The next day we visited the beautiful and ancient city of Tzfat. From there we went on the obligatory and moving tour of the Golan Heights. The Golan Heights was the setting of some of the most vicious fighting of the 6 Day War in 1967. The 6 Day War was the war that was supposed to finally push the Jews into the ocean. Instead, Israel obtained a military victory that was unprecedented, in the modern era, for its speed and scope. There has been much talk of the 6 Day War, as it is currently the 40th anniversary of the war. The legacy is complicated. On the one hand, it firmly established that Israel was a strong and self-sufficient country that was not going to quietly into the night and, for both better and worse, reunited the holy city of Jerusalem. On the other hand, the land that it captured, in particular the Gaza Strip and the West Bank, threaten Israel’s status as a democracy and pose thorny obstacles in its quest for peace. However, when you visit the Golan it’s impossible to not marvel at the victory against Syria, given the huge strategic advantages enjoyed by Syria. The Golan is sprinkled with various monuments to fallen Israeli soldiers. I felt both proud over the accomplishment and great sadness over all of the bloodshed. From there we went out for Chinese food, one of the few restaurants in Tiberias that is open on Shabbat.

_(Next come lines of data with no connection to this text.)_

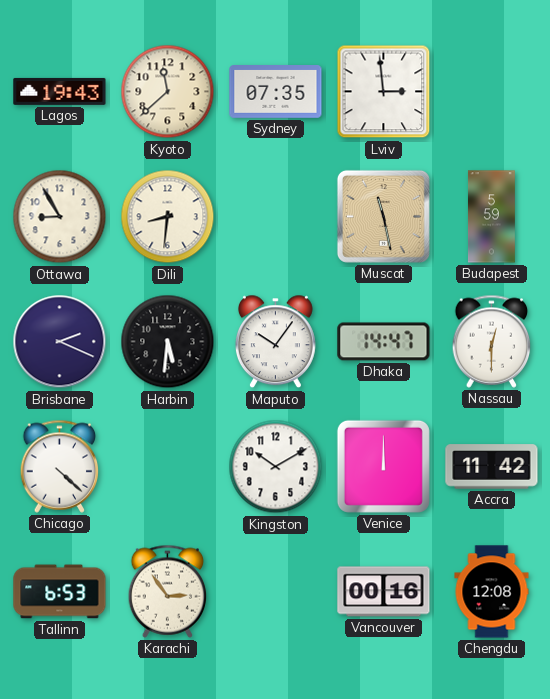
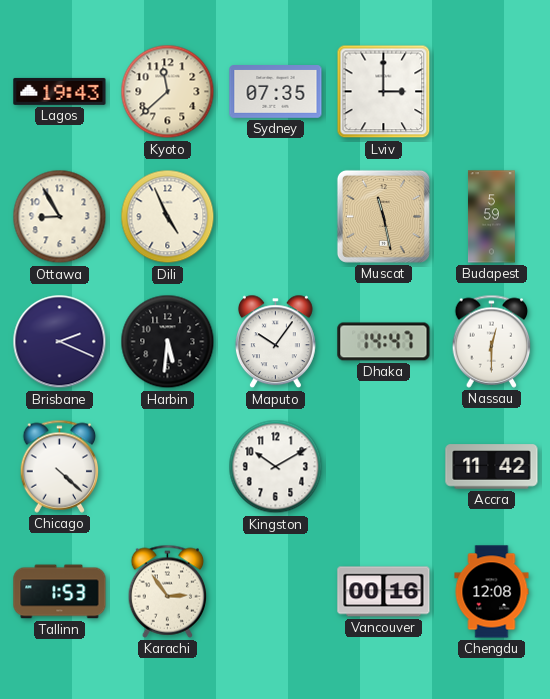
Lviv: 2:59 -> 3:00
Dili: 8:31 -> 4:56
Venice: 12:00 -> none
Tallinn: 6:53 -> 1:53
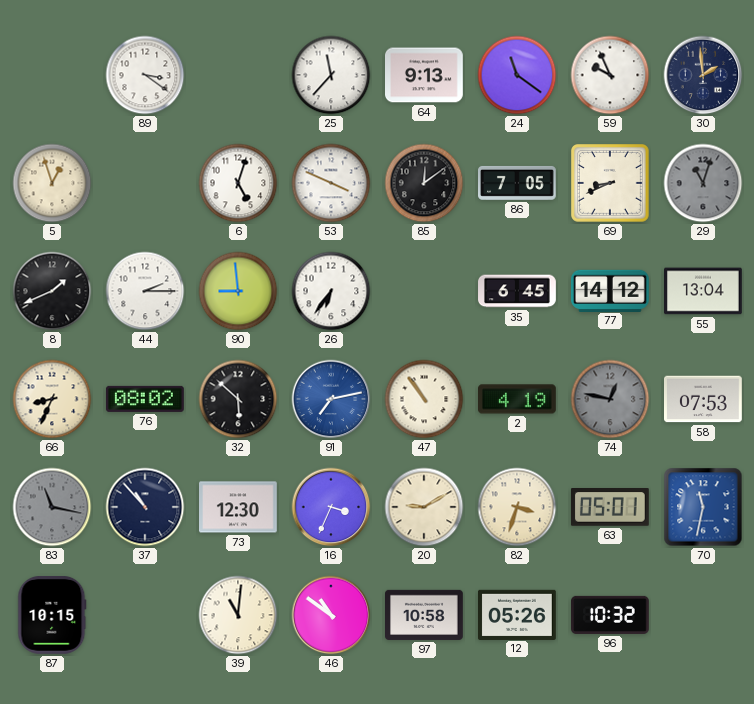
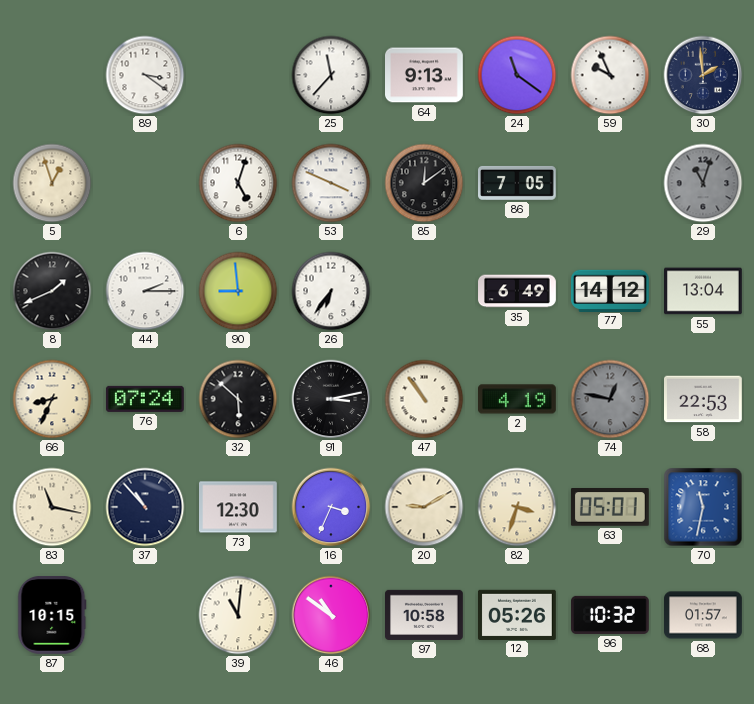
69: 8:41 -> none
35: 6:45 -> 6:49
76: 08:02 -> 07:24
91: 7:13 -> 3:13
91 dial: blue -> black
58: 07:53 -> 22:53
83 dial: grey -> cream
68: none -> 01:57
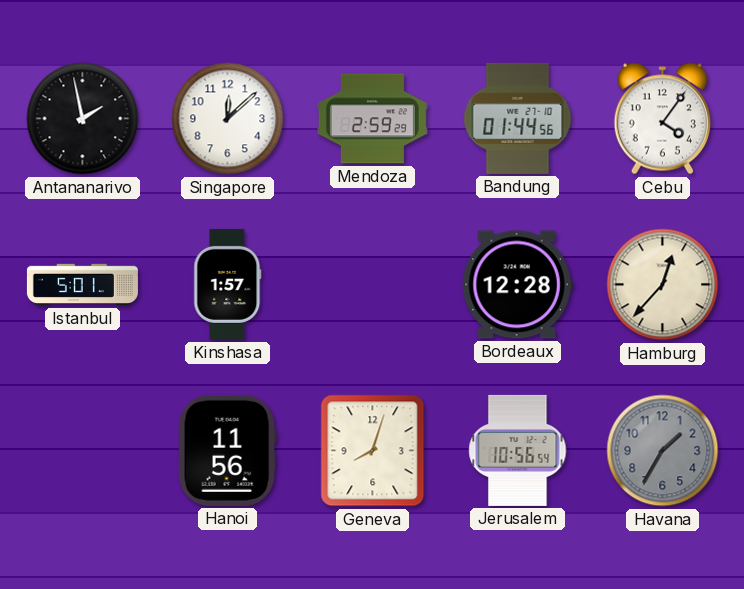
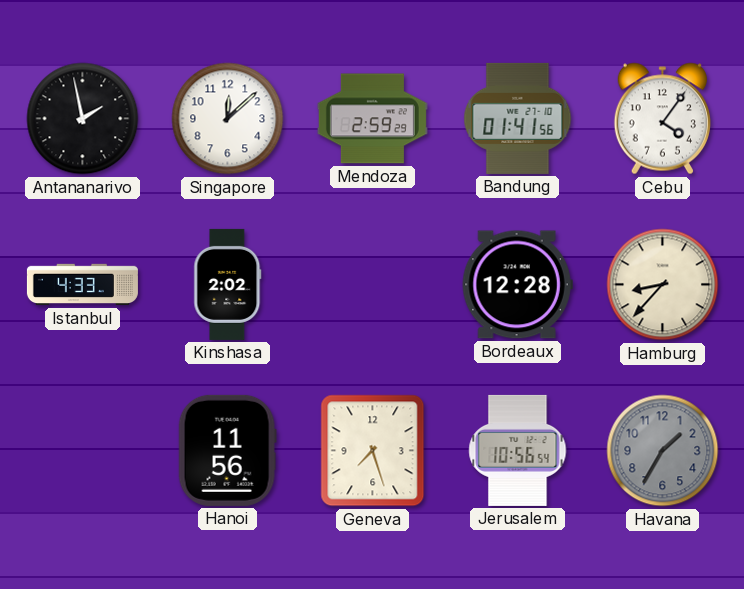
Bandung: 01:44 -> 01:41
Istanbul: 5:01 -> 4:33
Kinshasa: 1:57 -> 2:02
Hamburg: 12:37 -> 8:37
Geneva: 8:03 -> 7:27
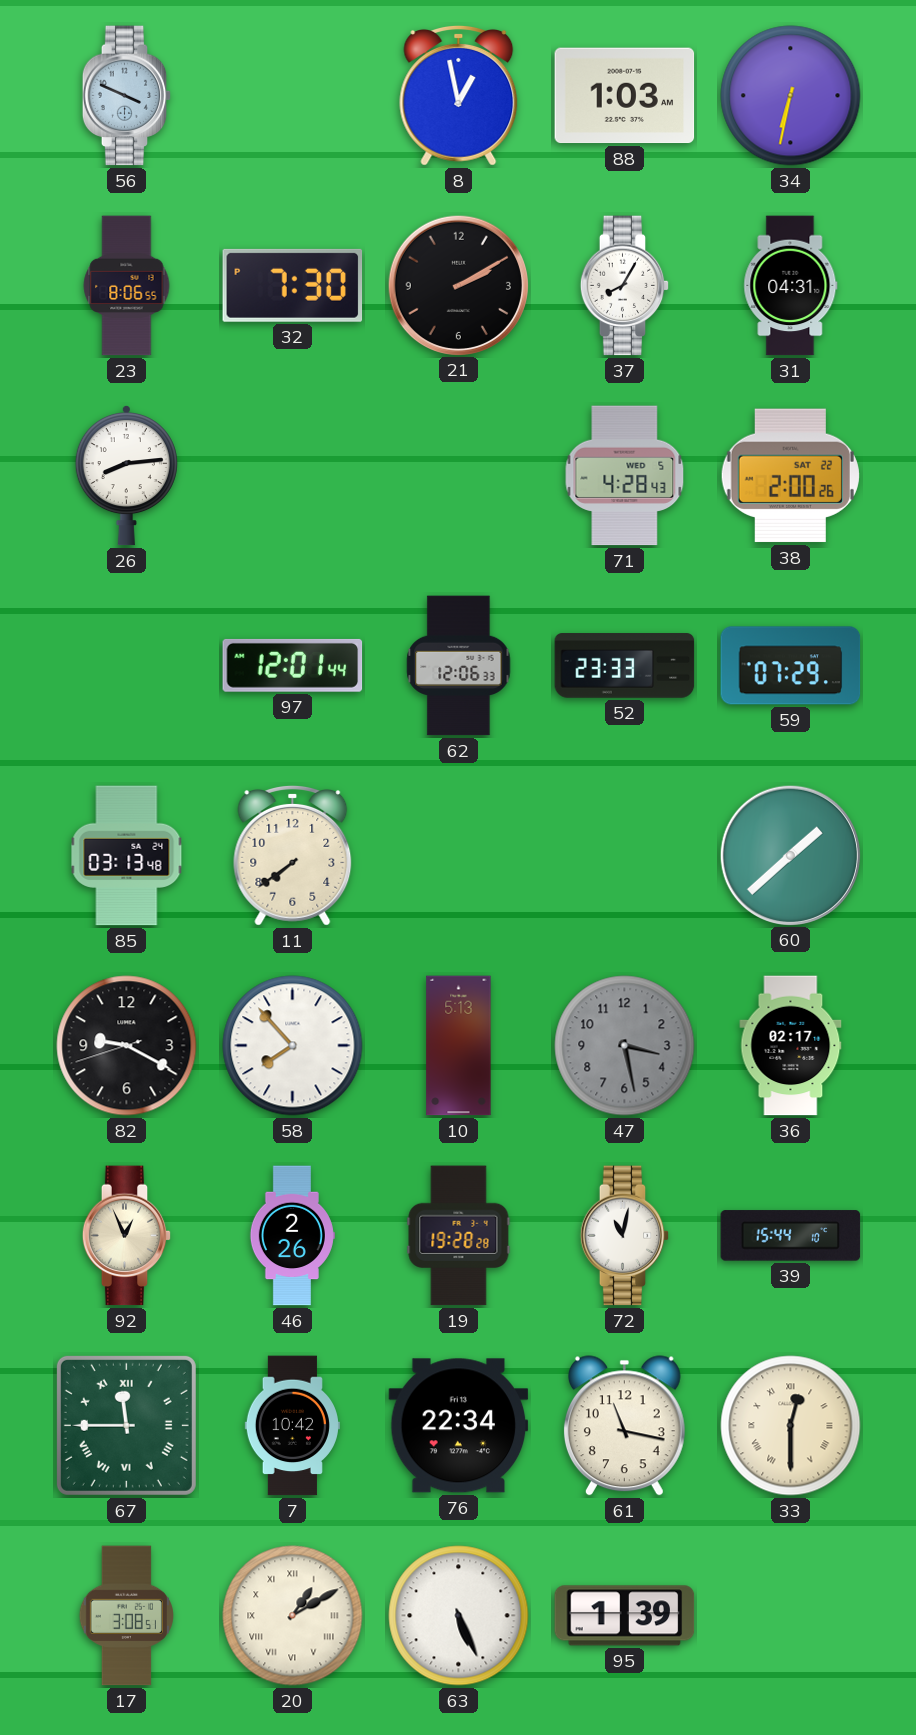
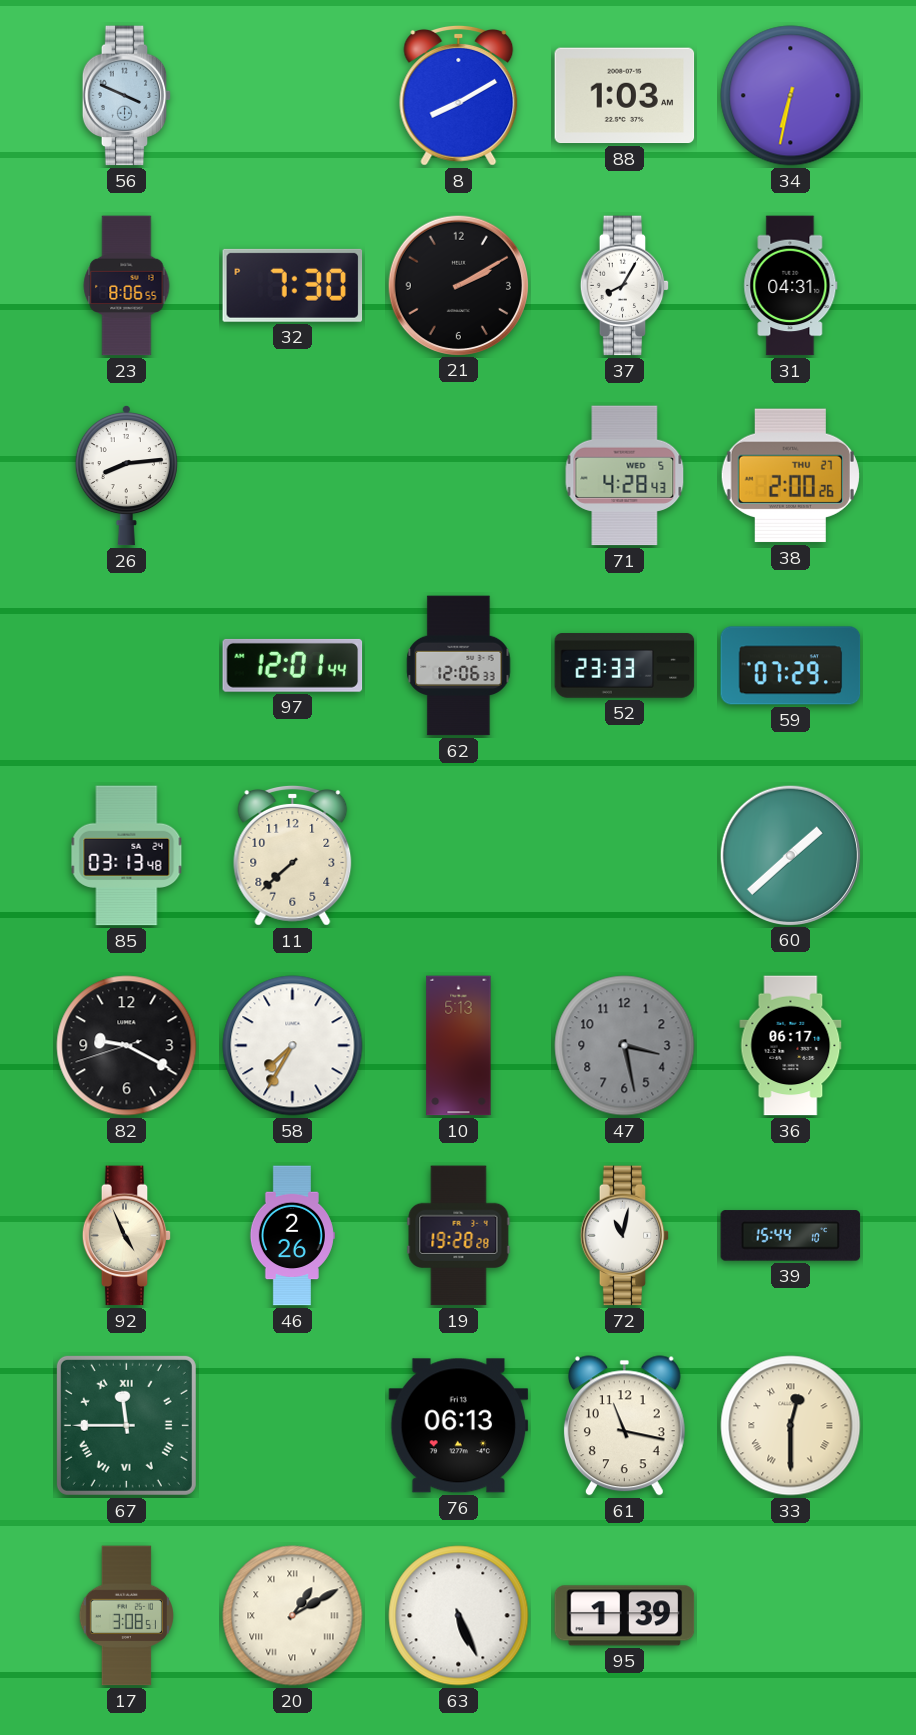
8: 12:58 -> 8:10
38 date: SAT 22 -> THU 27
11: 7:39 -> 7:38
58: 7:53 -> 7:35
36: 02:17 -> 06:17
92: 12:56 -> 4:56
7: 10:42 -> none
76: 22:34 -> 06:13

The next day was more ruins: Acco and Caesaria, both of which are spectacular archeological sites. We had a wonderful day.


Finally, we ended up in Tel Aviv. Our final night in Tel Aviv was quite special and I’m about to name-drop, so take note. We had dinner with Ada Karmi Melamede. Ada, who I’ve known for about 20 years, is the mother of one of my closest friends. She recently won the Israel Prize for architecture, which is the equivalent of the Israeli Nobel Prize. Her work includes the Israeli Supreme Court, which, with her brother, she designed both the exterior and the interior. It’s a stunning structure. For more about her work, click here. Her family is the first in Israeli history to have three members win the Israel Prize, her father (who was the first recipient of the Israel Prize for architecture) and her brother also won the Israel Prize for architecture. We thoroughly enjoyed dinner with her, as her perspectives on Israel, architecture and everything else are honest, interesting and thought-provoking.
After dinner, we said a tearful goodbye to my parents, who were leaving at the crack of dawn the next day. It was great seeing them and enjoying the wonders of Israel with them.